Frequency of upsets was Re: [Beowulf] ECC support on motherboards?

Jim Lux James.P.Lux at jpl.nasa.gov
Tue May 13 15:27:11 PDT 2008


At 02:16 PM 5/13/2008, Håkon Bugge wrote:
>At 19:17 13.05.2008, Perry E. Metzger wrote:
>>So another question is, how can you reliably test any of this stuff?
>>It isn't like you can reliably induce single bit errors and see if the
>>hardware catches them. (A special memory module that let you test
>>would be a wonderful thing, but I've never even heard of such a thing.)


More on upsets..

Here's an interesting paper from Boeing in the 
late 90s that asserts that a leading cause of 
these upsets is atmospheric neutrons.  Gives 
rates too.. (see also the link below to the 
presentation which uses some of this data)

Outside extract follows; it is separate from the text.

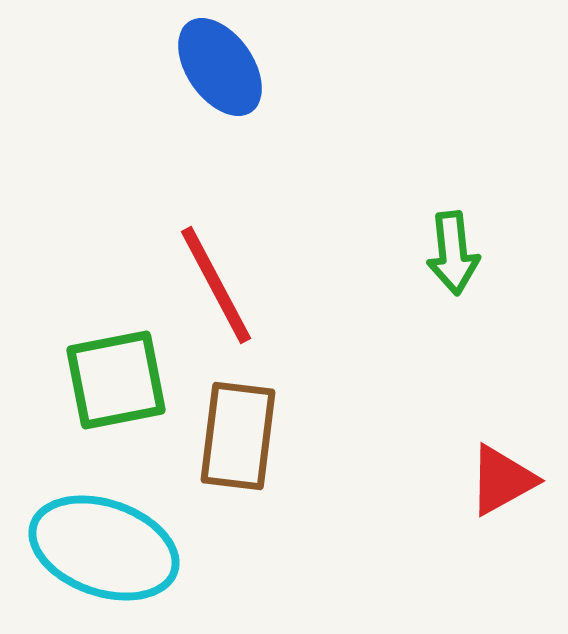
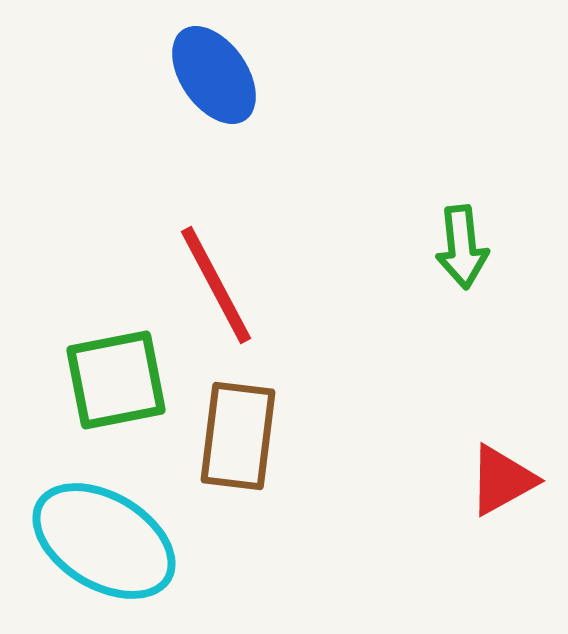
blue ellipse: moved 6 px left, 8 px down
green arrow: moved 9 px right, 6 px up
cyan ellipse: moved 7 px up; rotated 12 degrees clockwise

http://www.boeing.com/assocproducts/radiationlab/publications/SEU_at_Ground_Level.pdf

looks like for 4M DRAMs, 1E-12 upset/bit hour is a nice round number (Table 4)
Some data from Fermilab with 160 Gbit of DRAM 
showed 2.5 upset/day.  Extrapolating (always 
dangerous with these kinds of radiation effects 
data, but I'll plunge in regardless).. that means 
a workstation with 4-8 Gbyte of DRAM might see an upset per day.

Any sort of ECC would catch this and correct it, of course.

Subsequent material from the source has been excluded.